Die Hirten, die dieses überwältigende Erlebnis mit den Engeln hatten und dann tatsächlich das Kind fanden, die haben ja anschließend dreißig Jahre lang nichts Besonderes erlebt. Man kann sich gut vorstellen, dass einige von den Hirten es später noch selbst miterlebt haben, wie Jesus als Erwachsener öffentlich auftrat. Und vielleicht haben sie sich an ihr Erlebnis mit dem Krippenbaby erinnert. Vielleicht haben sie zu seinen Anhängern gehört, ich würde mich darüber nicht wundern. Aber bis dahin mussten sie dreißig Jahre warten! Dreißig Jahre sind lang! Wer schon über dreißig ist, soll sich mal erinnern, was vor dreißig Jahren war. Geht das noch? Das ist schwer. Und über dreißig Jahre so eine Hoffnung festzuhalten, auch wenn sie von einem Erzengel stammt, das kostet Beharrlichkeit!

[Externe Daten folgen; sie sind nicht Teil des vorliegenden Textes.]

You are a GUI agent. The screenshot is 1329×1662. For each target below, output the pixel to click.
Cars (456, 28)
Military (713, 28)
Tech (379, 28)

So wird es auch in unserem Leben Zeiten des Wartens geben, wo uns keine großen und leuchtenden Gotteszeichen begegnen, Zeiten, wo wir aus der Erinnerung an seine großen Taten leben und auf neue Taten warten. Aber das heißt nicht, dass wir auf dem Abstellgleis gelandet wären. Gott vergisst uns nicht, er ist an der Arbeit, aber er nimmt sich manchmal nach unserem Eindruck erstaunlich viel Zeit. Während die Hirten dreißig Jahre lang Schafe hüten, wächst Jesu heran und wir eines Tages ein Mann, der dem ganzen Land neue Hoffnung gibt.

Und wenn er dann vorbeikommt, ist für die Hirten wieder der Moment gekommen, ihre Schafe stehen zu lassen und eilig wie in der Heiligen Nacht zu ihm zu laufen. Es gibt Zeiten, in denen man ruhig und unbeirrbar warten können muss, und es gibt Momente, wo man alles stehen- und liegenlassen muss, um dabeizusein. Und man braucht zu beidem Entschiedenheit.

Die Hirten verschwinden mit Kapitel 2 des Lukasevangeliums aus der Bibel, und nirgendwo finden wir noch etwas über sie. Es ist lediglich ein schöner Gedanke, dass sie später vielleicht unter den Anhängern Jesu gewesen sein könnten.

Wichtiger ist ja auch die andere Frage: sind wir brauchbar für Gott? Haben wir diese Leidenschaft für die Wirklichkeit, die sich mit einer Traumwelt nicht zufrieden gibt? Werden wir warten können, ohne ungeduldig zu werden und ohne uns dann mit dem Zweitbesten zufriedenzugeben? Und werden wir im richtigen Moment alles loslassen und mit Tempo bei Jesus sein?